Earlier this week, Senator Kelly Ayotte (R–N.H.) took freebies at campaign tables to a new low. While voters are used to getting pens, buttons, bumper stickers, and grab bags, the Ayotte table at the University of New Hampshire had a bowl of condoms, free for the taking. A sign beside the table read, “FREE CONDOMS. As part of Kelly’s commitment to making birth control available over the counter, please take a free condom.” At the bottom of the sign, in an apparent attempt at wit, was the slogan, “Use Condom Sense!”
The ploy is apparently geared at taking heat off of the senator for two of her positions. In 2015, Ayotte filed her “Allowing Greater Access to Safe and Effective Contraception Act,” which would allow contraception companies to make their products available for sale over the counter. But the products would not be “free,” as many birth-control advocates demand, and many see the bill as an attempt to add a “birth control tax.” Also, Ayotte has voted at least six times to defund Planned Parenthood — the nation’s largest provider of abortions — which was shown in a series of videos last year to be harvesting and selling baby parts.

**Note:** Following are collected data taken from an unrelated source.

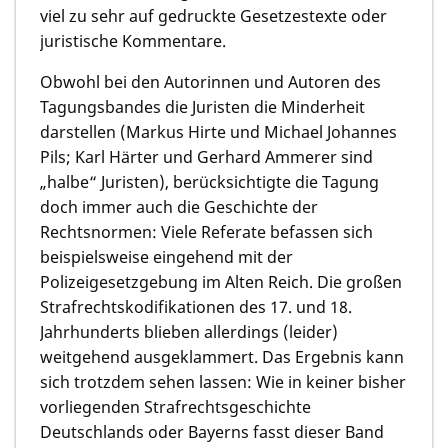
viel zu sehr auf gedruckte Gesetzestexte oder
juristische Kommentare.
Obwohl bei den Autorinnen und Autoren des
Tagungsbandes die Juristen die Minderheit
darstellen (Markus Hirte und Michael Johannes
Pils; Karl Härter und Gerhard Ammerer sind
„halbe“ Juristen), berücksichtigte die Tagung
doch immer auch die Geschichte der
Rechtsnormen: Viele Referate befassen sich
beispielsweise eingehend mit der
Polizeigesetzgebung im Alten Reich. Die großen
Strafrechtskodifikationen des 17. und 18.
Jahrhunderts blieben allerdings (leider)
weitgehend ausgeklammert. Das Ergebnis kann
sich trotzdem sehen lassen: Wie in keiner bisher
vorliegenden Strafrechtsgeschichte
Deutschlands oder Bayerns fasst dieser Band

But there is a disconnect between her efforts to defund Planned Parenthood and her attempts to make contraception more easily available. There are, perhaps, some things the senator should make herself aware of before either pushing for more contraception or handing out condoms on a college campus:
• Condoms are already readily available over the counter. Machines in gas station bathrooms all across the nation testify to the fact the there is no difficulty in getting one’s hands on a condom. If a young man can’t afford the three or four quarters he would have to pay for a condom, he probably doesn’t have a date tonight anyway. (Of course, this is not to suggest that he should be engaging in such activity in the first place.)
• Condoms have an abysmally high failure rate, so if the senator’s goal is to provide “safe and effective contraception,” handing out false hope in the form of latex prophylactics is, to say the least, not the best course of action. The data on the use of condoms show that on average a whopping 18 percent of women using condoms will become pregnant over the course of one year. Furthermore, even when “used properly,” the failure rate still accounts for two percent of the women using them becoming pregnant. Here’s a tip: If the condom results in pregnancy rates that high, it isn’t stopping the exchange of bodily fluids. In fact, the exchange of bodily fluids is even higher than the 18 percent pregnancy rate, since other factors (fertility cycles, low sperm count due to drugs and alcohol, etc.) can also prevent pregnancy even when sperm cells and other bodily fluids play Houdini and make it around the artificial barrier. That means that the chances of contracting a sexually transmitted disease is not greatly ameliorated by using a condom. No reasonable person would call that “safe” or “effective.”
• College is hard enough without the drama of sexual activity. The human person is a complex being, and sex is not a walled-off domain that can be isolated from other aspects of the person’s life. Promiscuity is — simply put — emotionally messy and is not conducive to a collegiate environment. The senator’s attempt to garner the votes of college kids by giving them a ticket to consequence-free sexual bliss is shameful on its face. Promoting immorality should not be a conservative value.
So, while it is politically incorrect to say so, the fact is that the safest sex for those who are not married and ready to begin raising a family is no sex. Of course, the sexual revolutionaries of the 1960s and 1970s called that idea prudery and claimed making contraception more readily available (as Senator Ayotte is now trying to do) would usher in a new era of personal peace, happiness, and prosperity. Those opposed to the sexual revolution rightly predicted the exact opposite: by jumping from one bed to another as “serial monogamists” people would invite greater spread of sexually transmitted disease, emotional baggage, and poverty as the rate of illegitimate births skyrocketed. Promising to remove the “consequences” of sex opened a Pandora’s Box of evils on the world which has only grown worse over time.
It’s not difficult to see — looking back over the past decades — who was right and who was wrong. All of the promises of the sexual revolutionaries have been broken and all of the dire predictions of those who fought against that revolution have come to pass.
With “conservatives” like Ayotte pandering for votes by joining the sexual revolutionaries in driving America’s downward moral spiral, the future could be even worse. It has been said that politics makes strange bedfellows. This recent action by Ayotte seems to validate that.